A hypothesis to explain the observed increase in CO production over time by the AuTiO_x nanoparticles could be derived from the activation time scale. In Fig. 4c–e, after a rapid initial increase, the CO₂ TOF keeps increasing linearly for several hours. The initial rise speed seems to be directly proportional to the temperature, reaching a linear increase zone faster at higher temperatures (Fig. S11, ESI†). A suggested mechanism to explain this could be based on thermally enhanced mobility or diffusion of Au atoms into the TiO_x shell, similar to what has been observed for Ni–Au core–shell structures.^41,42 This progressive migration could cause the exposure of more Au atoms on the surface, thereby enhancing the CO oxidation performance. The migration process may arise from an equilibrium between the segregated core–shell structure and alloyed AuTiO_x, which could depend on the temperature and surface adsorbates.⁴³ Notably, the structural changes appear to be partially reversible, as evidenced by the similar activation behavior observed during each temperature ramp in Fig. 4c. Since a migration would be kinetically limited, after leaving the AuTiO_x μ-reactor at high temperature for long time (>10 h) and subsequently ramping the temperature down and up again, the activity would be expected to remain similar, and not undergo the same activation. In Fig. 4c this trend seems to be observed: in the fifth temperature ramp at 300 °C, the sample shows activities that are slightly higher than the ones in the fourth ramp, possibly suggesting an incomplete migration of Au atoms in the nanoparticle core. Another observation which could be explained by a migration mechanism is the sudden increase in activity to full conversion after ∼17 h. This could indicate the moment when the surface is filled with Au sites, and therefore most active for CO oxidation.

An alternative and perhaps complementary phenomenon could entail the diffusion of CO and O₂ molecules through a porous shell toward the Au core, followed by CO oxidation and out-diffusion of CO₂. At approximately 170 °C, a substantial increase in the QMS CO₂ signal could suggest accelerated diffusion of CO, O₂, and CO₂. This increase is particularly pronounced until around 250 °C, beyond which it becomes less evident, indicating that the process might no longer be limited by diffusion. Diffusion of reactant gases through shell layers has previously been studied by Y. Yin et al. in 2013.⁴⁴ In their study, the authors designed stable nanostructured materials by encapsulating them in shells of metal oxides (e.g., TiO₂) and making them porous by “surface-protected etching”. A similar mechanism was proposed by J. Wang et al.²⁹ However, in both studies a different synthesis technique was used (“surface-protected etching” and melamine induced permeable TiO_x, respectively), and the AuTiO_x nanoparticles were an order of magnitude larger than the nanoparticles in this work, making the comparison difficult.

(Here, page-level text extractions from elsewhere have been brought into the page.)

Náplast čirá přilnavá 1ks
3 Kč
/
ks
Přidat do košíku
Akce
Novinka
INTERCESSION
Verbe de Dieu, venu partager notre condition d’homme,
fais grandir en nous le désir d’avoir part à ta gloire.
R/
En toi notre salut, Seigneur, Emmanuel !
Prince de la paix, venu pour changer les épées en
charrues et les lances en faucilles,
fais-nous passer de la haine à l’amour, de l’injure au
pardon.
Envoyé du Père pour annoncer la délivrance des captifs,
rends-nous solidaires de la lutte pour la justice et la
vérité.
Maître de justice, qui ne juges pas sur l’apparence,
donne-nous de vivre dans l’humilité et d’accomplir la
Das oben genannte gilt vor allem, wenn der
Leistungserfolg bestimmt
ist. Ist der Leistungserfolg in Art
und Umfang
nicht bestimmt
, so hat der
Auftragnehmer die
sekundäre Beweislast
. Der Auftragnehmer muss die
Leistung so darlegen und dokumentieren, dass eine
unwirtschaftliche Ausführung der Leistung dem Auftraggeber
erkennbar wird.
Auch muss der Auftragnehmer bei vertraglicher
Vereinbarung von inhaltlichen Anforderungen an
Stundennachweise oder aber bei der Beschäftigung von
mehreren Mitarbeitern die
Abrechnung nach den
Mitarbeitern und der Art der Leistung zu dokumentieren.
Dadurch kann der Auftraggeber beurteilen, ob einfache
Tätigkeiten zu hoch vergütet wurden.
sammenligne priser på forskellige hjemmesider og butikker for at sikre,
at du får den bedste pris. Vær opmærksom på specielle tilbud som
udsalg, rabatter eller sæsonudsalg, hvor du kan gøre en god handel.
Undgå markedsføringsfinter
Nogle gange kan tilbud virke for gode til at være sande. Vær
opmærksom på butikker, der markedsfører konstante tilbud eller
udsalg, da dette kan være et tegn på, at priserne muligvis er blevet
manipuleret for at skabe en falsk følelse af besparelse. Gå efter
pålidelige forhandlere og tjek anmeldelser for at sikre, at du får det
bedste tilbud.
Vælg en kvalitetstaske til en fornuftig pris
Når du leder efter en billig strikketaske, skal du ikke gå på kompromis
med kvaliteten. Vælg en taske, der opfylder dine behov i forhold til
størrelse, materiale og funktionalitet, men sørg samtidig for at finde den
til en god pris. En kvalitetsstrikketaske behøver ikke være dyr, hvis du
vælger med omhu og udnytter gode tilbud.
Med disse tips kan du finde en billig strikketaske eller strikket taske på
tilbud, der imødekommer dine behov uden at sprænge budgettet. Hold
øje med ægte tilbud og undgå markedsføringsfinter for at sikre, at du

Moreover, such a diffusive mechanism would not explain why the catalyst remains more active after consecutive ramps (Fig. 4c) nor the reason behind the linear increase in activity. A combination of the two phenomena could therefore be at play, but more experiments would be necessary to investigate the mechanism responsible for the increase in catalytic activity.

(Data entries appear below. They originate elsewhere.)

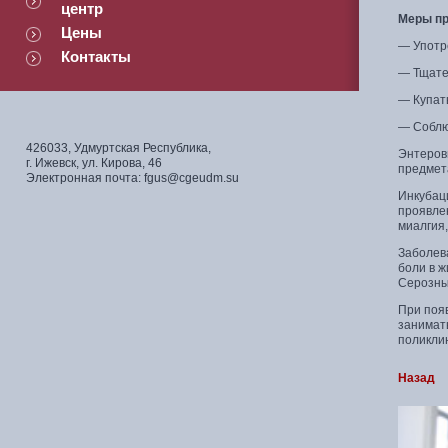
центр
Меры пр
Цены
— Употр
Контакты
— Тщате
— Купать
— Соблю
426033, Удмуртская Республика,
Энтерови
г. Ижевск, ул. Кирова, 46
предмета
Электронная почта: fgus@cgeudm.su
Инкубац
проявле
миалгия,
Заболева
боли в ж
Серозны
При появ
занимат
поликлин
Назад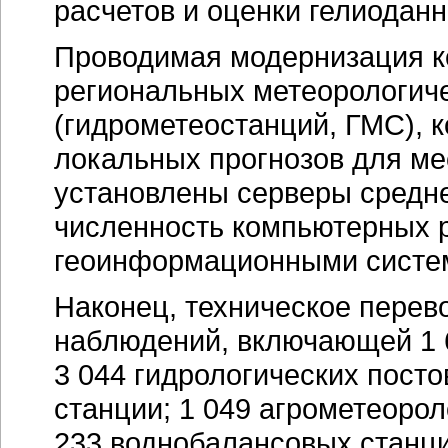
расчетов и оценки гелиоданн
Проводимая модернизация ко
региональных метеорологич
(гидрометеостанций, ГМС), 
локальных прогнозов для ме
установлены серверы средн
численность компьютерных 
геоинформационными систе
Наконец, техническое перев
наблюдений, включающей 1 6
3 044 гидрологических посто
станции; 1 049 агрометеорол
233 воднобалансовых станци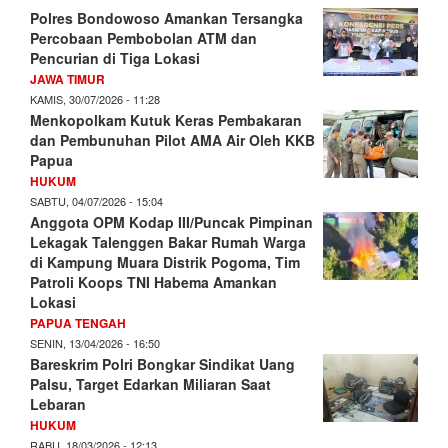
Polres Bondowoso Amankan Tersangka
Percobaan Pembobolan ATM dan
Pencurian di Tiga Lokasi
JAWA TIMUR
KAMIS, 30/07/2026 - 11:28
Menkopolkam Kutuk Keras Pembakaran
dan Pembunuhan Pilot AMA Air Oleh KKB
Papua
HUKUM
SABTU, 04/07/2026 - 15:04
Anggota OPM Kodap III/Puncak Pimpinan
Lekagak Talenggen Bakar Rumah Warga
di Kampung Muara Distrik Pogoma, Tim
Patroli Koops TNI Habema Amankan
Lokasi
PAPUA TENGAH
SENIN, 13/04/2026 - 16:50
Bareskrim Polri Bongkar Sindikat Uang
Palsu, Target Edarkan Miliaran Saat
Lebaran
HUKUM
RABU, 18/03/2026 - 12:13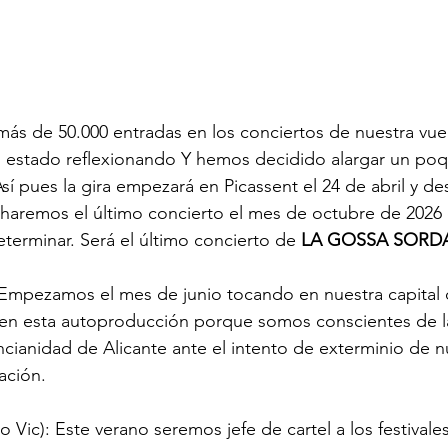
s de 50.000 entradas en los conciertos de nuestra vuelt
 estado reflexionando Y hemos decidido alargar un poqu
Así pues la gira empezará en Picassent el 24 de abril y d
aremos el último concierto el mes de octubre de 2026 e
eterminar. Será el último concierto de
 LA GOSSA SORD
) Empezamos el mes de junio tocando en nuestra capital d
en esta autoproducción porque somos conscientes de l
encianidad de Alicante ante el intento de exterminio de nu
ación.
 Vic): Este verano seremos jefe de cartel a los festivale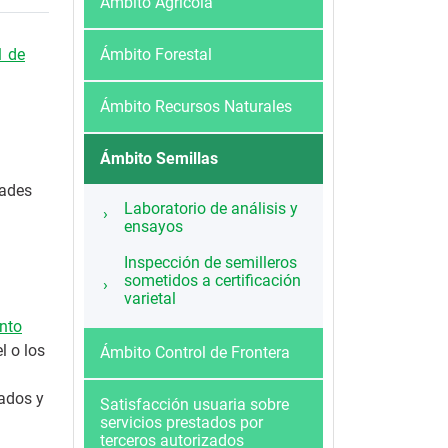
Ámbito Agrícola
1 de
Ámbito Forestal
Ámbito Recursos Naturales
Ámbito Semillas
dades
Laboratorio de análisis y
ensayos
Inspección de semilleros
sometidos a certificación
varietal
nto
l o los
Ámbito Control de Frontera
bados y
Satisfacción usuaria sobre
servicios prestados por
terceros autorizados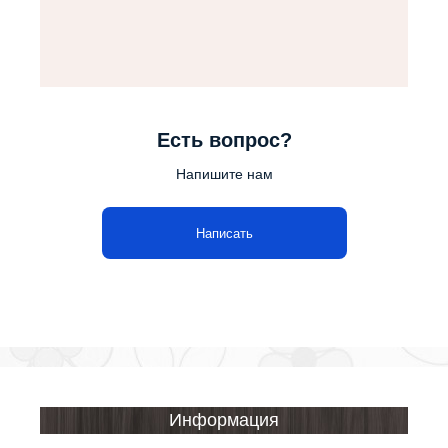
Есть вопрос?
Напишите нам
Написать
Информация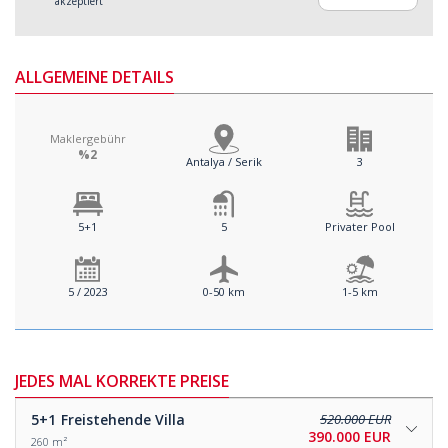
akzeptiert
ALLGEMEINE DETAILS
Maklergebühr
%2
Antalya / Serik
3
5+1
5
Privater Pool
5 / 2023
0-50 km
1-5 km
JEDES MAL KORREKTE PREISE
5+1
Freistehende Villa
520.000 EUR
390.000 EUR
260 m²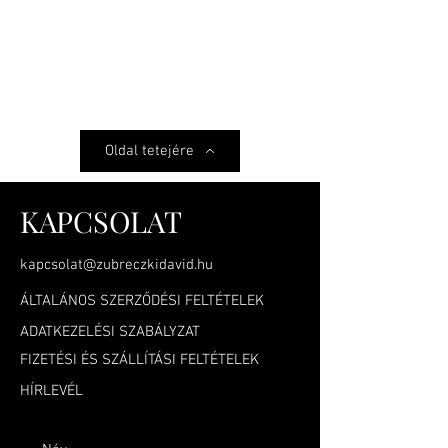
Oldal tetejére
KAPCSOLAT
kapcsolat@zubreczkidavid.hu
ÁLTALÁNOS SZERZŐDÉSI FELTÉTELEK
ADATKEZELÉSI SZABÁLYZAT
FIZETÉSI ÉS SZÁLLÍTÁSI FELTÉTELEK
HÍRLEVÉL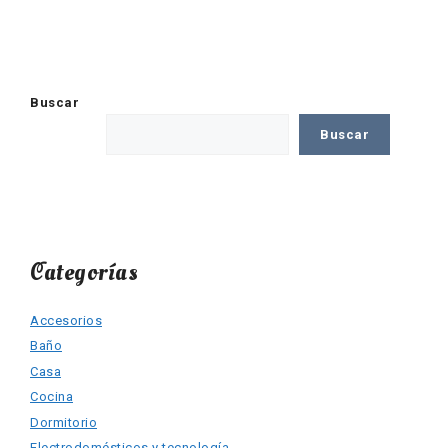
Buscar
Buscar
Categorías
Accesorios
Baño
Casa
Cocina
Dormitorio
Electrodomésticos y tecnología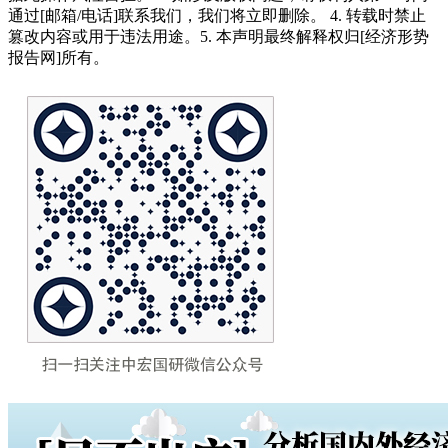
通过[邮箱/电话]联系我们，我们将立即删除。 4. 转载时禁止
篡改内容或用于违法用途。5. 本声明最终解释权归[经济形势
报告网]所有。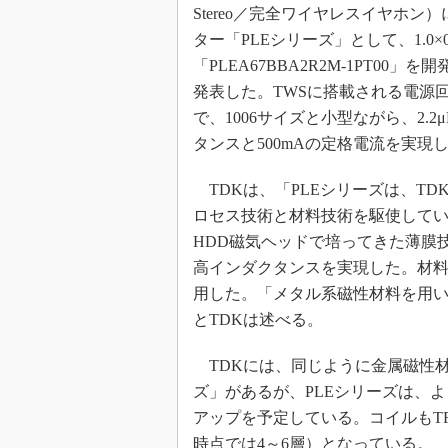
光伝送技
Stereo／完全ワイヤレスイヤホン
ター「PLEシリーズ」として、1.0×0.
“異端児
改革、執
「PLEA67BBA2R2M-1PT00」
イノベー
発表した。TWSに搭載される電源
JASA発
で、1006サイズと小型ながら、2.
タンスと500mAの定格電流を実現
IHSア
「英語に
TDKは、「PLEシリーズは、TD
ための新
ロセス技術と材料技術を駆使してい
HDD磁気ヘッドで培ってきた薄膜
高インダクタンスを実現した。材
用した。「メタル系磁性材料を用い
とTDKは述べる。
TDKには、同じように金属磁性材
ズ」があるが、PLEシリーズは、
アップを予定している。コイルもTF
時点では4～6層）となっている。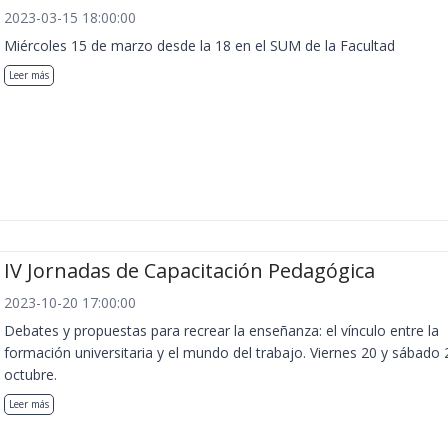
2023-03-15 18:00:00
Miércoles 15 de marzo desde la 18 en el SUM de la Facultad
Leer más
IV Jornadas de Capacitación Pedagógica
2023-10-20 17:00:00
Debates y propuestas para recrear la enseñanza: el vínculo entre la
formación universitaria y el mundo del trabajo. Viernes 20 y sábado 
octubre.
Leer más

Structure of the nanoparticles after reaction

The observed deactivation behavior of the Au nanoparticles is suspected to be caused by sintering effects. To investigate potential differences in sintering between the samples, SEM images of the μ-reactors were acquired before and after the reaction tests. The results are shown in Fig. 5. The Au sample underwent 3 temperature ramps at 200–250 °C and one 24 h stability test at 200 °C. The AuTiO_x samples were instead exposed to harsher conditions: 4 temperature ramps to 250–320 °C and one >100 h stability test at temperatures up to 300 °C. The resolution of the SEM images is limited owing to the non-conductive substrate (50 nm of TiO₂ on top of 50 nm of SiO₂ on 350 μm of Si). However, significant sintering was observed for the Au sample (shown in Fig. 5a) before and after reaction, where the average particle size was observed to have increased to 7.6 ± 0.7 nm after reaction. Details on the SEM size measurements are described in ESI† Section S6. Some degree of sintering can already be seen before the reaction, and after the reaction it is significantly more pronounced. It should be noted that the particle size after reaction being calculated from the SEM image might lead to a mild overestimation due to edge blurring which makes smaller nanoparticles hard to resolve. However, the increase in average nanoparticle size for the Au sample is clear. The higher amount of Au particles on the surface after reaction is also indicative of sintering, as more particles become big enough to be resolved with SEM compared to before.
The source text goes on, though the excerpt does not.